Published in JAMA Psychiatry, research has found that children whose mothers were exposed to polycyclic aromatic hydrocarbons (PAH) found in car exhausts, cigarettes smoke and powerplant emissions had significantly less brain white matter than those who did not.
White matter is critical for transmitting messages in the brain. Less white matter would cause slower cognitive processing with symptoms of attention deficit and hyperactivity, said the study.
For the study, the researchers had previously recruited 655 pregnant mothers living in New York City who carried around with them a device that measured PAH levels. Years later, researchers then selected 40 of their now-8-year-old children; 20 of which had PAH readings below the median and the other 20 with higher PAH readings.
"The effects were extraordinarily powerful,” said Dr. Bradley Peterson, director of the Institute for the Developing Mind at Children’s Hospital Los Angeles and lead author of the study.
“The more prenatal exposure to PAH, the bigger the white matter problems the kids had. And the bigger the white matter problems, the more severe symptoms of ADHD, aggression and slow processing they had on cognitive tasks,” said Dr. Peterson.

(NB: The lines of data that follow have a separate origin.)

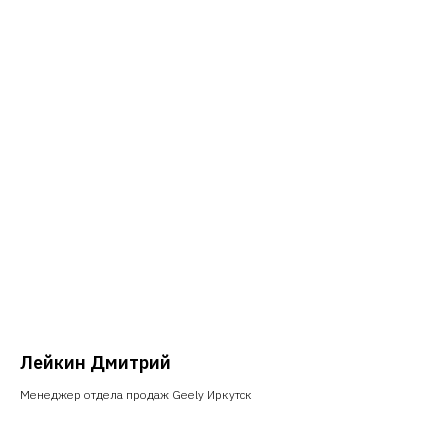
Лейкин Дмитрий
Менеджер отдела продаж Geely Иркутск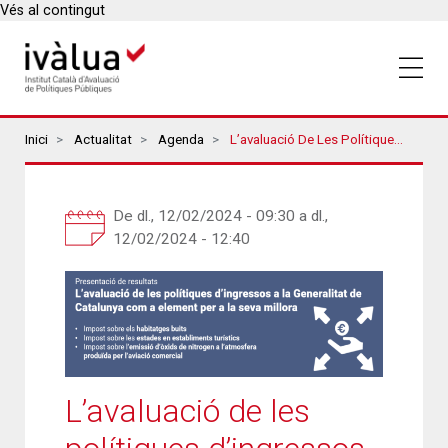
Vés al contingut
Breadcrumbs
Inici
Actualitat
Agenda
L’avaluació De Les Polítiques D’ingressos A La Generalitat De Catalunya Com A Element Per A La Seva Millora
De
dl., 12/02/2024 - 09:30
a
dl.,
12/02/2024 - 12:40
L’avaluació de les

Dr. Patterson advises expectant mothers to minimize their exposure to the harmful PAHs. They should avoid secondhand smoke, inhaling smoke from vehicle exhausts and spend as much time as possible in parks to take in fresh air. “Even if you can reduce your exposure from moderately high to moderate levels, it’s going to have a beneficial effect on the developing fetus,” he said.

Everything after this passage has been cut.